::: Provided records

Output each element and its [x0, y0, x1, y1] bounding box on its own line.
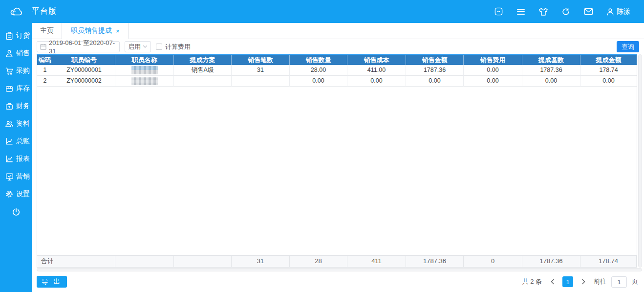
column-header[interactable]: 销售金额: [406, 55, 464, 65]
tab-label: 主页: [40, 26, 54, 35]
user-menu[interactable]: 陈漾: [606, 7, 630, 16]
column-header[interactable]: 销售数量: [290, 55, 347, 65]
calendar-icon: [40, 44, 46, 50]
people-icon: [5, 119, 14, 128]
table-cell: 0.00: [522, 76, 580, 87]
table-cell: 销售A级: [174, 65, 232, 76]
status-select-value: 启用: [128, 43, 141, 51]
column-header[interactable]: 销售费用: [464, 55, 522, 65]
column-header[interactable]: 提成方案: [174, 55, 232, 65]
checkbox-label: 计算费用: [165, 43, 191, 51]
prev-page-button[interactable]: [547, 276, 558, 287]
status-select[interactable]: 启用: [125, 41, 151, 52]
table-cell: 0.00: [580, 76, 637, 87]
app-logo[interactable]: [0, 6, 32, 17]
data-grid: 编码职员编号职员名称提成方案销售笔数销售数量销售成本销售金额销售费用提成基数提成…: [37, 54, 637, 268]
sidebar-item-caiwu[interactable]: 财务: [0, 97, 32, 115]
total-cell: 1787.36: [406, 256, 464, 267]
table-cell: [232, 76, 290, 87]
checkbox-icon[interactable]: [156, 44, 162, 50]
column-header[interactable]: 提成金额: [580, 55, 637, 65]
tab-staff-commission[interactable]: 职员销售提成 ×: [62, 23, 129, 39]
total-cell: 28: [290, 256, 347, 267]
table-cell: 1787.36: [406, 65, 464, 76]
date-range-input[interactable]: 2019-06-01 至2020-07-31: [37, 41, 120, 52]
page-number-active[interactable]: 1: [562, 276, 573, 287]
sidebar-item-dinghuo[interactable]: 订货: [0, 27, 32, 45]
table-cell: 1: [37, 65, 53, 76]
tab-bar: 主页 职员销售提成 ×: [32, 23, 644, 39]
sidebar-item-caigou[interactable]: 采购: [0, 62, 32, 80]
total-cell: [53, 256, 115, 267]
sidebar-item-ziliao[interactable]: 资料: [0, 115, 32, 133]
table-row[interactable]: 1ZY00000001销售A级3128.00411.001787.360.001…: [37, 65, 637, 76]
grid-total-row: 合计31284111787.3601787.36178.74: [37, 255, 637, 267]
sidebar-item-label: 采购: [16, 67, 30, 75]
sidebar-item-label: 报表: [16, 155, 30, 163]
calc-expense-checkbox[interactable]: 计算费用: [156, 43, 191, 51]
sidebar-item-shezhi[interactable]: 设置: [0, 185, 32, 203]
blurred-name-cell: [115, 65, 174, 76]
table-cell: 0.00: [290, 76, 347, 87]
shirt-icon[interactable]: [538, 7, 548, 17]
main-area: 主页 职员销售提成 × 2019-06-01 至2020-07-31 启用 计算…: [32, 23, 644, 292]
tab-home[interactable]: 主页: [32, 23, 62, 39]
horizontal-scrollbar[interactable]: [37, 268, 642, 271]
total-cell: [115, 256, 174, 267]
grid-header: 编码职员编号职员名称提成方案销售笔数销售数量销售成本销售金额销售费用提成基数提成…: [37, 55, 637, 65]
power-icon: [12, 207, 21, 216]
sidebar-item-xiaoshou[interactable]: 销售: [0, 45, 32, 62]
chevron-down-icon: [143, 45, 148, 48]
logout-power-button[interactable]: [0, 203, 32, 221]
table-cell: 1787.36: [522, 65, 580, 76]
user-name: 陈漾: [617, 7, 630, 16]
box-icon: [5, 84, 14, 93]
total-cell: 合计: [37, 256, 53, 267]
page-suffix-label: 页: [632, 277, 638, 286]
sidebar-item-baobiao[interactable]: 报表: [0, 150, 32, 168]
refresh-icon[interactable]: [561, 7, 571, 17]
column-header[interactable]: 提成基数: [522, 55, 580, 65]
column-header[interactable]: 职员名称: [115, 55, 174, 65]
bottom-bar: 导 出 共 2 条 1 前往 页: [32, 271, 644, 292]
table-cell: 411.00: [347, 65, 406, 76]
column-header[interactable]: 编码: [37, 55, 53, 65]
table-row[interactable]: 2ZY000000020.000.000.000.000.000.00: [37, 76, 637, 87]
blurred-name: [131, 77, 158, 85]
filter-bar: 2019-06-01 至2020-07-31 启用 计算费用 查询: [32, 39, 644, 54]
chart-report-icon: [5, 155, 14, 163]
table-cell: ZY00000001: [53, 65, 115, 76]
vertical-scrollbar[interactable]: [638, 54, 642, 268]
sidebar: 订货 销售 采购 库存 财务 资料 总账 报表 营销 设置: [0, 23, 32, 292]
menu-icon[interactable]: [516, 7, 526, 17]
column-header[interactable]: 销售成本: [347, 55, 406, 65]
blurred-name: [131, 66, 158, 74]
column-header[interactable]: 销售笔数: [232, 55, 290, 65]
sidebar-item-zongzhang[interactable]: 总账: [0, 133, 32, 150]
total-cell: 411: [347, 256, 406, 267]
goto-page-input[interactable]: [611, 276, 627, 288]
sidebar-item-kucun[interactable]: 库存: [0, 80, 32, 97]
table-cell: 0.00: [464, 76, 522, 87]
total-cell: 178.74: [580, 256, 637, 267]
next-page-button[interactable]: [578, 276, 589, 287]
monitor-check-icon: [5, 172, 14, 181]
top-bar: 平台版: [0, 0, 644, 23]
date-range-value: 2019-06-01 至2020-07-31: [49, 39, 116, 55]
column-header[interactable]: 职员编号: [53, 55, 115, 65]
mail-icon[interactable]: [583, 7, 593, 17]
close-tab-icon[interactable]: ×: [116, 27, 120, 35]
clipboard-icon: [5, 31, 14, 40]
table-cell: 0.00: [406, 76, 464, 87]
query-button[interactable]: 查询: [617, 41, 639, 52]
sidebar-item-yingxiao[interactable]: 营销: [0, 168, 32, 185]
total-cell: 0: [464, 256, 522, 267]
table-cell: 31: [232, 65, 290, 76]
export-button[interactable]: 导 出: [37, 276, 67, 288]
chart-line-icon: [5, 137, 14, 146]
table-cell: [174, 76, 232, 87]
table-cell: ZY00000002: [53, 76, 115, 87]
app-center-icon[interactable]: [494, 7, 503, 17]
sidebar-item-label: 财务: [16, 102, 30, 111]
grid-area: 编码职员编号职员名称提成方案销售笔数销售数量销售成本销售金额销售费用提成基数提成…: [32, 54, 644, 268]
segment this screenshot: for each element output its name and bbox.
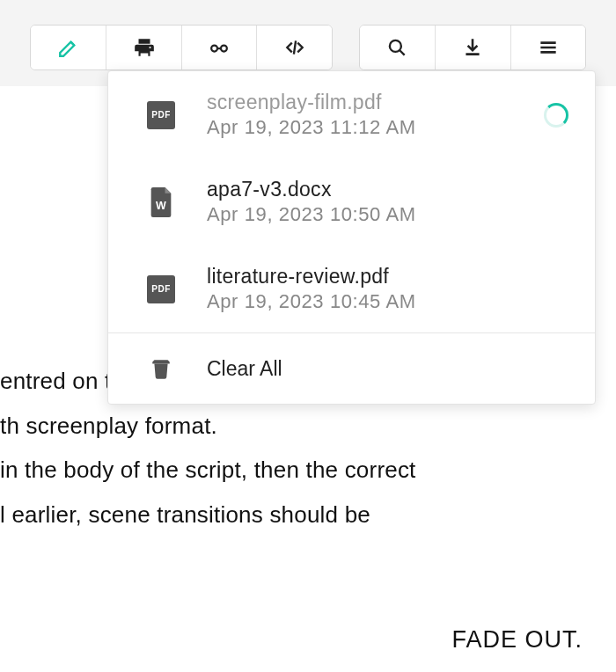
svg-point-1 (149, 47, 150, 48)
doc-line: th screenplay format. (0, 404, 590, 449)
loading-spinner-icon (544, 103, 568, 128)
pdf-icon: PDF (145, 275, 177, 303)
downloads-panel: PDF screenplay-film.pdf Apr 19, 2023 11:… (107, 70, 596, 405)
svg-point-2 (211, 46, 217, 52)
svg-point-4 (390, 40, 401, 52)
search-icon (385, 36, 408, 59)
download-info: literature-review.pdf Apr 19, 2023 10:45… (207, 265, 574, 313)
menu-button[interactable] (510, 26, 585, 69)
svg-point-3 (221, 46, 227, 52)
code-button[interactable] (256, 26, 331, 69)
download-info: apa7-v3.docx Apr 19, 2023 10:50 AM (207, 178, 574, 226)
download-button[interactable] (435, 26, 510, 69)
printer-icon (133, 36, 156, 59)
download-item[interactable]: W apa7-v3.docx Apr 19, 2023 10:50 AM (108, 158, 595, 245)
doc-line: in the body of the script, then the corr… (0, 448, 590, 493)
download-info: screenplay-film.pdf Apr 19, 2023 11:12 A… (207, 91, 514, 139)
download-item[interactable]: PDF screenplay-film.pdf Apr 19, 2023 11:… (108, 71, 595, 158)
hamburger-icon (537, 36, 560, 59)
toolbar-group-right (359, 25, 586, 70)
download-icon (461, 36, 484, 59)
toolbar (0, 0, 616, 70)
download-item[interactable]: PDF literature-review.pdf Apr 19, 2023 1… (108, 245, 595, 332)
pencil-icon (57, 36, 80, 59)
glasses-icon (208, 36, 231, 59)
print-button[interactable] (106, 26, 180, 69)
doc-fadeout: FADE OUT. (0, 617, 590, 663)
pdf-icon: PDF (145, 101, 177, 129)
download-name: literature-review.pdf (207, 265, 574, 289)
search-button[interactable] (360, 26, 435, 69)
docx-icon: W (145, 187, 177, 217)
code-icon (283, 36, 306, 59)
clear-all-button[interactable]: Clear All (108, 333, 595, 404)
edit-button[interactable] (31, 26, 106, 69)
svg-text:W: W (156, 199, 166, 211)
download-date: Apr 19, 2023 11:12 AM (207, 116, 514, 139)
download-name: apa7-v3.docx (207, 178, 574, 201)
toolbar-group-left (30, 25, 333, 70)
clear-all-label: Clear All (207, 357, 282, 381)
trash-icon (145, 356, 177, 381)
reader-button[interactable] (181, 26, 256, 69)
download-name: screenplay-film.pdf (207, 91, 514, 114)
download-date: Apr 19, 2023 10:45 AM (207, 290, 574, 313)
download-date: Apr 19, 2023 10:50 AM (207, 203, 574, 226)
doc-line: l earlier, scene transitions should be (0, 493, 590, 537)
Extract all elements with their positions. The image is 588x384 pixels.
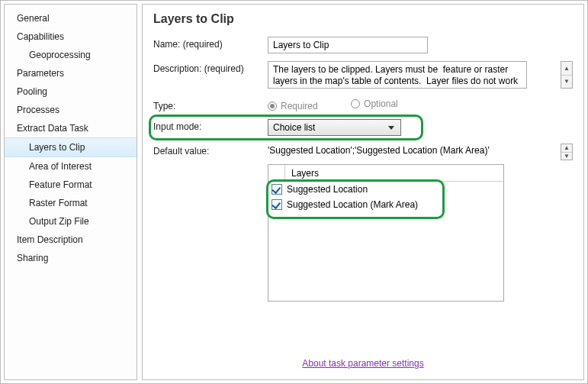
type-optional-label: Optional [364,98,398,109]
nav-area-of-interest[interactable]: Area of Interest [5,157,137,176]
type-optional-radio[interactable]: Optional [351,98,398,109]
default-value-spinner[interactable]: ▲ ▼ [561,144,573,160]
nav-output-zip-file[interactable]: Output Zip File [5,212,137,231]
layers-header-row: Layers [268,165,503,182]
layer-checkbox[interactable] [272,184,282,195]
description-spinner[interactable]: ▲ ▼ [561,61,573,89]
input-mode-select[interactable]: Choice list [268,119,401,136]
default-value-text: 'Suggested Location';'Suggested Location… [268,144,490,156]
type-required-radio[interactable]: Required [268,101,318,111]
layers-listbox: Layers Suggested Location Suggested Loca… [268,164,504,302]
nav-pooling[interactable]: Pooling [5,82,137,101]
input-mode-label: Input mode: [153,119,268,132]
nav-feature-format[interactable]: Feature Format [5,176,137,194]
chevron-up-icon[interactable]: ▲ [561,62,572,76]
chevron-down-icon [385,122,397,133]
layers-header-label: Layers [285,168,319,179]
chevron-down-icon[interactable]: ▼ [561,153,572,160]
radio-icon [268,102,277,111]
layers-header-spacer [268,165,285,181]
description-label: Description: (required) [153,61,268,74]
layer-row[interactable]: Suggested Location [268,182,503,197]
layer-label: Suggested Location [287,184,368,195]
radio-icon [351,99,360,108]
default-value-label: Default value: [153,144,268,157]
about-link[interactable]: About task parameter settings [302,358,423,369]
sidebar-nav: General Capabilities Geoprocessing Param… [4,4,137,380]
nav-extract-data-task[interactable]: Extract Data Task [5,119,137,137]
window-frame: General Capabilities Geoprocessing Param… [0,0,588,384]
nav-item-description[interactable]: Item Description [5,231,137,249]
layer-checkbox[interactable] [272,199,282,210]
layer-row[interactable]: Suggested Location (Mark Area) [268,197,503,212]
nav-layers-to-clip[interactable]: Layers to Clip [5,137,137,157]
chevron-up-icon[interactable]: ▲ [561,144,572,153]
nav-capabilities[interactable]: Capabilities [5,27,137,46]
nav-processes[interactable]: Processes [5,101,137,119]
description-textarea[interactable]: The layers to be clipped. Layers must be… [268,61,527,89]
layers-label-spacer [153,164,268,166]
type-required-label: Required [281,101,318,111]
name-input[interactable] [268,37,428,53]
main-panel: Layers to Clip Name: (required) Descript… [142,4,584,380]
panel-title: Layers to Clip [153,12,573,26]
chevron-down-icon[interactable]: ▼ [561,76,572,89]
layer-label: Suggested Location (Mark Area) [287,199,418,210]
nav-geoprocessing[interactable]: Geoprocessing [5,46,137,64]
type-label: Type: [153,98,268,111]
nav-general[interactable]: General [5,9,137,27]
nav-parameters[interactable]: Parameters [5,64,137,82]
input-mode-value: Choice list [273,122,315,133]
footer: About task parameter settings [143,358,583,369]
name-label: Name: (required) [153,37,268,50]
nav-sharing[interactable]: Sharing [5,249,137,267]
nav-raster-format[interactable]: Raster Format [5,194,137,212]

::::::

** What is required **
Copy each line of the material where "grid" is found.

** Solution to the exercise **
data-grid: 编码职员编号职员名称提成方案销售笔数销售数量销售成本销售金额销售费用提成基数提成…: [37, 54, 637, 268]
grid-total-row: 合计31284111787.3601787.36178.74: [37, 255, 637, 267]
grid-header: 编码职员编号职员名称提成方案销售笔数销售数量销售成本销售金额销售费用提成基数提成…: [37, 55, 637, 65]
grid-area: 编码职员编号职员名称提成方案销售笔数销售数量销售成本销售金额销售费用提成基数提成…: [32, 54, 644, 268]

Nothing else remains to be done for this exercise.